Nívea Sabino, chegou com a palavra e com ela veio
a força do discurso poético da favela, onde a rima com sua métrica imperfeita
aos olhos do clássico nos trouxe um pouco da sua trajetória dentro dos espaços
de construção da poesia, dos saraus, das ocupações da cidade e como esses
espaços têm sido importantes para a construção da imagem de si e de tantas
outras pessoas pretas, que por séculos foram construídas por homens, brancos,
héteros que com suas palavras, milimetricamente pensadas para diminuir e
escravizar nossos corpos, nos lançou para fora das possibilidades de
partilhamento de conhecimento, mas que cada vez mais tem sido confrontado pela
poética das narrativas pretas.
Romaria Holanda, com a beleza e potência de sua
experiência como uma pessoa travesti, negra, artista, assentada na Comunidade
de Caetanos de Cima, nos convida a pensar sobre a violência do silêncio que nos
é lançado como condição de existência, e como é importante abrir rachaduras no
que nos é posto para a criação de espaços de construção de falas, de rompimento
desse silêncio. A partir da sua experiência na Comunidade de Caetanos de Cima,
Romaria reflete como a compreensão da coletividade tem sido potente na
ampliação dessas fissuras.
Nívea e Romaria trouxeram para o Seminário
Periferias Insurgentes , o poder da palavra e dessas corpas que por muito tempo
foram silenciadas, mas que agora passam a berrar em nome de tantas que vieram
antes nós.

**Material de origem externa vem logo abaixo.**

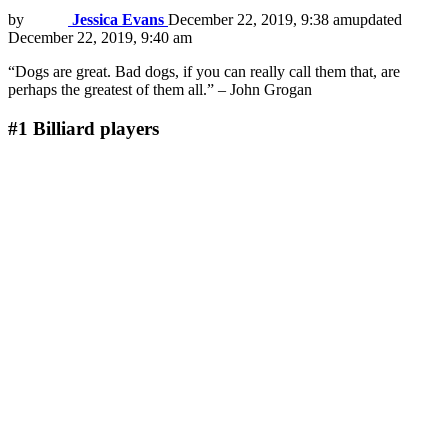
by
Jessica Evans
December 22, 2019, 9:38 am
updated
December 22, 2019, 9:40 am
“Dogs are great. Bad dogs, if you can really call them that, are
perhaps the greatest of them all.” – John Grogan
#1
Billiard players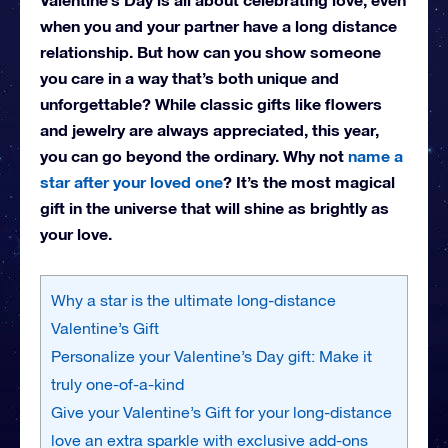
when you and your partner have a long distance
relationship. But how can you show someone
you care in a way that’s both unique and
unforgettable? While classic gifts like flowers
and jewelry are always appreciated, this year,
you can go beyond the ordinary. Why not
name a
star after your loved one
? It’s the most magical
gift in the universe that will shine as brightly as
your love.
Why a star is the ultimate long-distance
Valentine’s Gift
Personalize your Valentine’s Day gift: Make it
truly one-of-a-kind
Give your Valentine’s Gift for your long-distance
love an extra sparkle with exclusive add-ons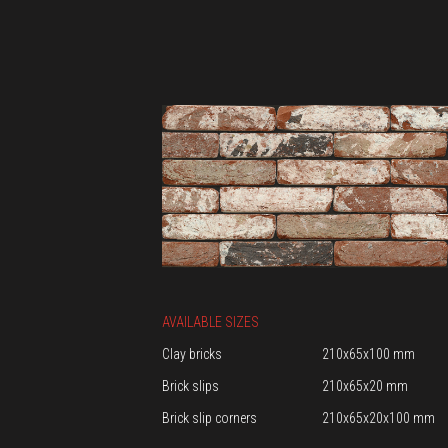
AVAILABLE SIZES
Clay bricks
210x65x100 mm
Brick slips
210x65x20 mm
Brick slip corners
210x65x20x100 mm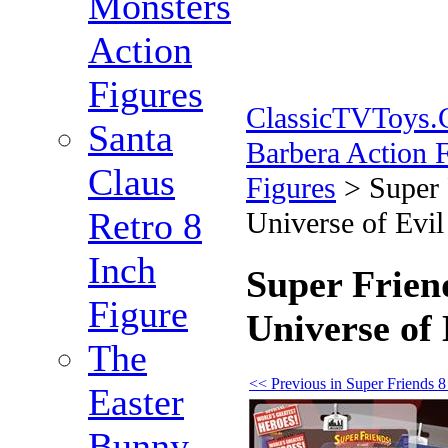
Monsters
Action
Figures
ClassicTVToys
Santa
Barbera Action 
Claus
Figures
>
Super 
Retro 8
Universe of Evi
Inch
Super Friend
Figure
Universe of
The
<< Previous in Super Friends 8
Easter
Bunny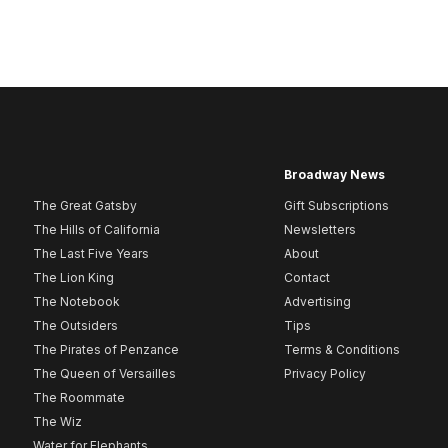
Broadway News
The Great Gatsby
Gift Subscriptions
The Hills of California
Newsletters
The Last Five Years
About
The Lion King
Contact
The Notebook
Advertising
The Outsiders
Tips
The Pirates of Penzance
Terms & Conditions
The Queen of Versailles
Privacy Policy
The Roommate
The Wiz
Water for Elephants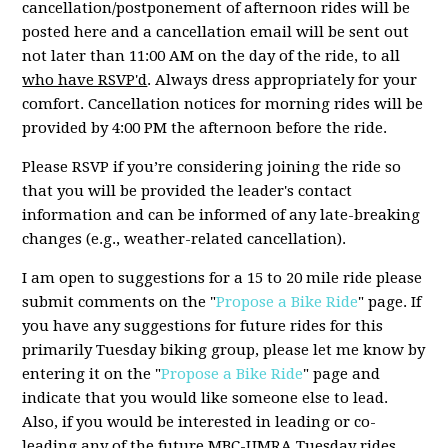
cancellation/postponement of afternoon rides will be
posted here and a cancellation email will be sent out
not later than 11:00 AM on the day of the ride, to all
who have RSVP'd
. Always dress appropriately for your
comfort. Cancellation notices for morning rides will be
provided by 4:00 PM the afternoon before the ride.
Please RSVP if you’re considering joining the ride so
that you will be provided the leader's contact
information and can be informed of any late-breaking
changes (e.g., weather-related cancellation).
I am open to suggestions for a 15 to 20 mile ride please
submit comments on the "
Propose a Bike Ride
" page. If
you have any suggestions for future rides for this
primarily Tuesday biking group, please let me know by
entering it on the "
Propose a Bike Ride
" page and
indicate that you would like someone else to lead.
Also, if you would be interested in leading or co-
leading any of the future MBC-UMRA Tuesday rides,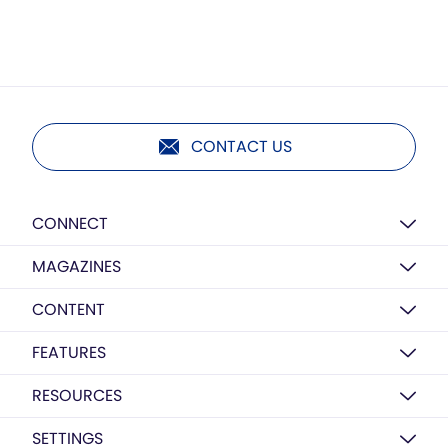
CONTACT US
CONNECT
MAGAZINES
CONTENT
FEATURES
RESOURCES
SETTINGS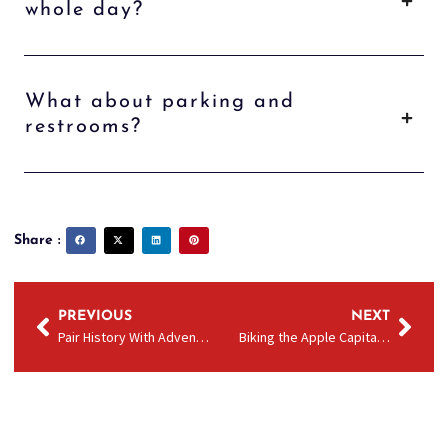
whole day?
What about parking and
restrooms?
Share :
PREVIOUS
NEXT
Pair History With Adventure: Wenatchee Valley Museum Visits & Columbia River Cruises in Wenatchee
Biking the Apple Capital Loop Trail? Add a River Cruise in Wenatchee to Your Itinerary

Os nomes, as vidas e as obras que foram queimadas em nome da fé e do
poder, hoje habitam cada poesia falada na favela, cada canto entoado nas rodas
à beira do mar, em cada escrita pichada nos muros.
Nossas memórias foram registradas nas falas das
que vieram antes de nós, nas conversas e histórias contadas. A oralidade foi o
nosso livro a céu aberto, a mistura do real e ficcional da fala tem abastecido
as nossas narrativas e ampliado o alcance da nossa história, como Nívea fala:
“estamos batendo laje no imaginário das pessoas. E pra bater laje precisa de
muita gente”.
De palavra em palavra, de memória em memória, de
encruzilhada em encruzilhada as narrativas têm brotado sem pedir licença às
normas e elas não vão parar.
O momento da mesa Encruzas da Língua: Corporeidades do fim do mundo, foi um encontro
mediado pela palavra, composto pelo afeto e eternizado como experiência. Já não
podem mais apagar a nossa história, nós estamos registrando ela da nossa forma,
com as nossas palavras, com as nossas escritas, com as nossas performances, com
as nossas corpas e não há nada que possa ser feito contra isso.